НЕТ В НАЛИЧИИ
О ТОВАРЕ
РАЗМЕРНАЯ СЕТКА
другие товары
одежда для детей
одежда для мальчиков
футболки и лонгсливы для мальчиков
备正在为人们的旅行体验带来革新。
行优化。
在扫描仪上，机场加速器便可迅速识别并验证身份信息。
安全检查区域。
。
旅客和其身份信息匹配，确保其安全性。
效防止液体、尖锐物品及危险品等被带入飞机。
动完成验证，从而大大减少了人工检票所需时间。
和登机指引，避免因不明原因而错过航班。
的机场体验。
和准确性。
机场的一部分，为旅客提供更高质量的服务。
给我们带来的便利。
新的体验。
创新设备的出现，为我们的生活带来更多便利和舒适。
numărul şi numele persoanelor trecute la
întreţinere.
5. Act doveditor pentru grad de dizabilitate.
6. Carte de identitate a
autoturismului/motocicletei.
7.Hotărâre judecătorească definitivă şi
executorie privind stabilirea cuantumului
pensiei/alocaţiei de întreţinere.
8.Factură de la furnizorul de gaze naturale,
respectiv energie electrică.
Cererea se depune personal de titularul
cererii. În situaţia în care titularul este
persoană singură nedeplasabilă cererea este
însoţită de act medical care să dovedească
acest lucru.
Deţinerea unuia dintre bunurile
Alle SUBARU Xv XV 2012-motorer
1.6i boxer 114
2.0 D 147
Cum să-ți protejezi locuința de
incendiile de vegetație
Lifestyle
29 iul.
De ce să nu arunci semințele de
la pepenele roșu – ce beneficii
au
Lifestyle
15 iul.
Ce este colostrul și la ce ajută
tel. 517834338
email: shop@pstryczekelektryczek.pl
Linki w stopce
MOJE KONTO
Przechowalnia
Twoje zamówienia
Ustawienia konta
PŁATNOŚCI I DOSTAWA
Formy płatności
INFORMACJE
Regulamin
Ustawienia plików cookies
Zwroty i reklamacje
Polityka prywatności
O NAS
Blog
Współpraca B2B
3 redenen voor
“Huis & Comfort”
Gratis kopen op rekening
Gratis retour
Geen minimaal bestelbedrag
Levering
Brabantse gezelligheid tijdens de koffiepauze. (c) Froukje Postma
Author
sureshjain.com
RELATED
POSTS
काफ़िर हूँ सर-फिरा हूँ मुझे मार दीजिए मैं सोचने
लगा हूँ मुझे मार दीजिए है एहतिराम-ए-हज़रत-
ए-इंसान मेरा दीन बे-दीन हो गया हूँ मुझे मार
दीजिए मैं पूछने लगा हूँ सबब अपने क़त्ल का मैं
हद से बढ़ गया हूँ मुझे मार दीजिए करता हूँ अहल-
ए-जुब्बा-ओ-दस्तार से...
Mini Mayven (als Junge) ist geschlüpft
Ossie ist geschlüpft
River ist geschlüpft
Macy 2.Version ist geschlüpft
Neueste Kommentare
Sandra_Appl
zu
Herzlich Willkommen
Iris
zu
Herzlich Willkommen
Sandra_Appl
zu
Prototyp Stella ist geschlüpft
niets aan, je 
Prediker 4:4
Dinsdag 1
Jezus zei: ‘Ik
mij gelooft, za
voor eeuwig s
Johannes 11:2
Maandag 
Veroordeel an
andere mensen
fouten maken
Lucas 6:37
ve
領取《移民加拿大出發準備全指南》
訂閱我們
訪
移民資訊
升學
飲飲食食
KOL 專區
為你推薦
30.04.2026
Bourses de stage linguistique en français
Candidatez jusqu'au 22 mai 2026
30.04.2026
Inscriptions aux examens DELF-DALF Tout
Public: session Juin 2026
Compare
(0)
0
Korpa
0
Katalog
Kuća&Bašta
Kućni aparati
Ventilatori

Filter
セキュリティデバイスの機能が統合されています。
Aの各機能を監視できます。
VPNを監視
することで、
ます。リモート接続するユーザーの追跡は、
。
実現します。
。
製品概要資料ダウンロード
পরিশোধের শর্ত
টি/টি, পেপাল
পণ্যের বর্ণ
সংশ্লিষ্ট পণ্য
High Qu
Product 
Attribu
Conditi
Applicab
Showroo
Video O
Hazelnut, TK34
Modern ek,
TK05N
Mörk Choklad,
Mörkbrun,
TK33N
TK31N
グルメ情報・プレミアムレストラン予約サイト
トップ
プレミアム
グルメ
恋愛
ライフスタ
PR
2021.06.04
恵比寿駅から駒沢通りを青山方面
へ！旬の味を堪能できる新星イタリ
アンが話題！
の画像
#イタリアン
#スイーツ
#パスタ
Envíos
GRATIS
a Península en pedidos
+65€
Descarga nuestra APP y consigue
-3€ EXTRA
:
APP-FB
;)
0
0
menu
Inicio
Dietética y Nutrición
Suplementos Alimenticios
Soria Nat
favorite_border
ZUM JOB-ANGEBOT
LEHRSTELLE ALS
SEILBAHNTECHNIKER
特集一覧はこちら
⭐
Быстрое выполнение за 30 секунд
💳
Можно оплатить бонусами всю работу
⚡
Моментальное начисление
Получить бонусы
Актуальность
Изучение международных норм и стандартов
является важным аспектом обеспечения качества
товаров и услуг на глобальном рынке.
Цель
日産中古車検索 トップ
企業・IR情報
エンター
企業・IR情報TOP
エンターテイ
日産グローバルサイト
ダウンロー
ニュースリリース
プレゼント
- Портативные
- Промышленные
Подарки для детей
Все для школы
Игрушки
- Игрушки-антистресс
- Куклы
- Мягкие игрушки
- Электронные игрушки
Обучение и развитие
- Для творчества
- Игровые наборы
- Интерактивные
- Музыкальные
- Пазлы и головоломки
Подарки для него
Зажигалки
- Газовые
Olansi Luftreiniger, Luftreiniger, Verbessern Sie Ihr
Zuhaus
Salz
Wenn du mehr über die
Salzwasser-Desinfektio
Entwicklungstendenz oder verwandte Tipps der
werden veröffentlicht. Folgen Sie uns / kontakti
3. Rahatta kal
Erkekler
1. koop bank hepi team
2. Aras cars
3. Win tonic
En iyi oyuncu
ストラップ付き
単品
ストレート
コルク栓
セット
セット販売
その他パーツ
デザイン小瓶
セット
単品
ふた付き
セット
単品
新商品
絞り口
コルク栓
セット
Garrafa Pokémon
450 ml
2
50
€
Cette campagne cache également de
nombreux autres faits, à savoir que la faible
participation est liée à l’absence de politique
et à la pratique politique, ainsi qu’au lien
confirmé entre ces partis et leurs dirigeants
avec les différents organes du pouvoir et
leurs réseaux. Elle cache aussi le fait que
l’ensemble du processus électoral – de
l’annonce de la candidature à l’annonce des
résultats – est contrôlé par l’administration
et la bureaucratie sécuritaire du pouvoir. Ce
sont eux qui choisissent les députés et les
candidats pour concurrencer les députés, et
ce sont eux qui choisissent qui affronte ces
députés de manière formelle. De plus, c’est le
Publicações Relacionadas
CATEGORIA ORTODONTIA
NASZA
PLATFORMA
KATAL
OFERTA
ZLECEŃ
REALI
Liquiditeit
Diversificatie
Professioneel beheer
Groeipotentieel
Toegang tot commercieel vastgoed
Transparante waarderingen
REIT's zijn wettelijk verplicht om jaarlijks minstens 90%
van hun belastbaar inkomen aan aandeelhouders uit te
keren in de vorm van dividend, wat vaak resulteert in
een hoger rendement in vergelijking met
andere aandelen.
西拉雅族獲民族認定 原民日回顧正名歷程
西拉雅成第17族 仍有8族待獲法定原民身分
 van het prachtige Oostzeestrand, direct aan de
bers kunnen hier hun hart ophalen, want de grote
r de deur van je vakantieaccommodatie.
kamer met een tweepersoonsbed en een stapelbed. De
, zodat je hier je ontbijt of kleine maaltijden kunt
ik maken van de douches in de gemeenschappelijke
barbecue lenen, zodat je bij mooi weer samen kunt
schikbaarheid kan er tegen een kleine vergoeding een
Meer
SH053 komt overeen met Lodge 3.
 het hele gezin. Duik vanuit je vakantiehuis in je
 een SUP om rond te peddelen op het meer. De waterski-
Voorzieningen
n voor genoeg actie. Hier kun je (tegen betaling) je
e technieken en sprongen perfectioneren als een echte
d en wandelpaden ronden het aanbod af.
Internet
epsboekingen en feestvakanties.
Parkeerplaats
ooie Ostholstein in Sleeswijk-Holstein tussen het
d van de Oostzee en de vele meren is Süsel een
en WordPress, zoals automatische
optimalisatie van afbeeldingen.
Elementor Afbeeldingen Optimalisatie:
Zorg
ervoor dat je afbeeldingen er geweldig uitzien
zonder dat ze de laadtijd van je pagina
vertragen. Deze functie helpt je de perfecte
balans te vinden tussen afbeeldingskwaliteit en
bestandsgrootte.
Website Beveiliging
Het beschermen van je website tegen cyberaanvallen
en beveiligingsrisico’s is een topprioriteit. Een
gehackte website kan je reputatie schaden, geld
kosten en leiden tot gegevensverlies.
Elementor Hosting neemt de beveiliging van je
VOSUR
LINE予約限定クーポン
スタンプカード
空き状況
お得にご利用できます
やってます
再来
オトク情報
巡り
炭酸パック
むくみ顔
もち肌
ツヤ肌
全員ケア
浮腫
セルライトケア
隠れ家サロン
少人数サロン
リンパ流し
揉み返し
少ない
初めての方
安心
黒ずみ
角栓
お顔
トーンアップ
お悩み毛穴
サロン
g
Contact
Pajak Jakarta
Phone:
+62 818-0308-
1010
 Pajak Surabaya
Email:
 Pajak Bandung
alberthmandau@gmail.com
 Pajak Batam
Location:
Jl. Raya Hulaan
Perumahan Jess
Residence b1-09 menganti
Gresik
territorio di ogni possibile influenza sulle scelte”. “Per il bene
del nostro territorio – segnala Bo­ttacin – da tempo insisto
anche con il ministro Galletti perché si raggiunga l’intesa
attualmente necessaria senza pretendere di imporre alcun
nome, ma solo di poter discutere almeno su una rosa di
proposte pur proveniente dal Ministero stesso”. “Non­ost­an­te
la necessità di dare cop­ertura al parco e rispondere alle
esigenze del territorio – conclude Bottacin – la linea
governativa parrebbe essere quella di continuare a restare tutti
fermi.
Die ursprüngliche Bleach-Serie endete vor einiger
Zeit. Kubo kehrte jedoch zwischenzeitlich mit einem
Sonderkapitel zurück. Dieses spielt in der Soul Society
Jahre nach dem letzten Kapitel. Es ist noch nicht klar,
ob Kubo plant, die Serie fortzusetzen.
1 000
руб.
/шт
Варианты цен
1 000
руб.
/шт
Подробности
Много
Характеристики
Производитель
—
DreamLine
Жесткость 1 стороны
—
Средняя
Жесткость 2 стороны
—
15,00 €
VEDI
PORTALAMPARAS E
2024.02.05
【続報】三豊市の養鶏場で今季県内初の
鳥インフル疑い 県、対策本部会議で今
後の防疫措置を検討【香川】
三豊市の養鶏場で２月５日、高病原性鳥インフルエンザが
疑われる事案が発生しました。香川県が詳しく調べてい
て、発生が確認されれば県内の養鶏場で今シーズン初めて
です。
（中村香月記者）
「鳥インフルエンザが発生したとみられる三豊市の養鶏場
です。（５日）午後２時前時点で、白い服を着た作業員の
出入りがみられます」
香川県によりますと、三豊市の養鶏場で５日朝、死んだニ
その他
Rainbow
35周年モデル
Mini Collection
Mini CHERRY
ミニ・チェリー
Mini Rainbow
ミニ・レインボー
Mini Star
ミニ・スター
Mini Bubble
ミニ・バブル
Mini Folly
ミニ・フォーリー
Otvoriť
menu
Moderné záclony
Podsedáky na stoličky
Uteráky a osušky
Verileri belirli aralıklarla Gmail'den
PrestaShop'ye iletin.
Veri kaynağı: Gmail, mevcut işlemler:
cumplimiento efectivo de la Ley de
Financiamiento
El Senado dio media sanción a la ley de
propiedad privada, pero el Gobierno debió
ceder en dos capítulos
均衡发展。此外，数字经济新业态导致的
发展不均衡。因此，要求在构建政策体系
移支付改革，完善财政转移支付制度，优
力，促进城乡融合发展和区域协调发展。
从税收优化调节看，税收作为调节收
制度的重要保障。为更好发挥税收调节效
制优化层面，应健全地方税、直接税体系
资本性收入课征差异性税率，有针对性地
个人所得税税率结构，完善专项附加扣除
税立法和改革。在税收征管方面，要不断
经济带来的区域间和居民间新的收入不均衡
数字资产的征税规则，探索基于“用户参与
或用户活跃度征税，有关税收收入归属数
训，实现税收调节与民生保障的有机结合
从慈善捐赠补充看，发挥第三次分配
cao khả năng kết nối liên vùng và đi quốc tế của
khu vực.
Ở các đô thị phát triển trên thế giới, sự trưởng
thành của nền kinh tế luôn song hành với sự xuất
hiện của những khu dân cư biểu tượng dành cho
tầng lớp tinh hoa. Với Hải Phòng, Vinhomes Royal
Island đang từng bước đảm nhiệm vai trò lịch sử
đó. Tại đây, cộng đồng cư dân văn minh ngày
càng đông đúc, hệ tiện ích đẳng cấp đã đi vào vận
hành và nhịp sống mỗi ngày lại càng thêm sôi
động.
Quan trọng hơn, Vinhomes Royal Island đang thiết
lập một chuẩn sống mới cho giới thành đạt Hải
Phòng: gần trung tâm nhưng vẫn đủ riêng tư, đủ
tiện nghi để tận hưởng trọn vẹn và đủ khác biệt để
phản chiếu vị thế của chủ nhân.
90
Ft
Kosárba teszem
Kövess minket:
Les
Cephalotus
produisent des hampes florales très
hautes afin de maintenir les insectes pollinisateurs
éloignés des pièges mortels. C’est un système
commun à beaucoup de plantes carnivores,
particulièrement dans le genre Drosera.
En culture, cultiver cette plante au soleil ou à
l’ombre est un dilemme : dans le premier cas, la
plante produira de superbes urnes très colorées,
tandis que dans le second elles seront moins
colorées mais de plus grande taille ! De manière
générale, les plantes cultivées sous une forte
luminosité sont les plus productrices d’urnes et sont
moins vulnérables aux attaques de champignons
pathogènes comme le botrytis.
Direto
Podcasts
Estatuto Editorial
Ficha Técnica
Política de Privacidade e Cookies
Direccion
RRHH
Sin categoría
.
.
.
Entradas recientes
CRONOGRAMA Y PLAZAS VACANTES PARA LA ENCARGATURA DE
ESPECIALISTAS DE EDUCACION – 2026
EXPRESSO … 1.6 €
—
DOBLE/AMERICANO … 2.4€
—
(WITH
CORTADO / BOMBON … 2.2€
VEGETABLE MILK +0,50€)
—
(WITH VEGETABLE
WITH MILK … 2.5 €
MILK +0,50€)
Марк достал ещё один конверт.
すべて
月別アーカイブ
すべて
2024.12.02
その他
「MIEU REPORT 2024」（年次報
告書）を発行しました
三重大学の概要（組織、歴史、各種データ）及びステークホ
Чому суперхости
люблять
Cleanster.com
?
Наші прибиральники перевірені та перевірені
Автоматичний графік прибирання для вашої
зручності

§ AIM OF THE TASK
Spot the lines above that mention "cache" and copy them.

§ SOLUTION TO THE PROBLEM
Cette campagne cache également de
leurs réseaux. Elle cache aussi le fait que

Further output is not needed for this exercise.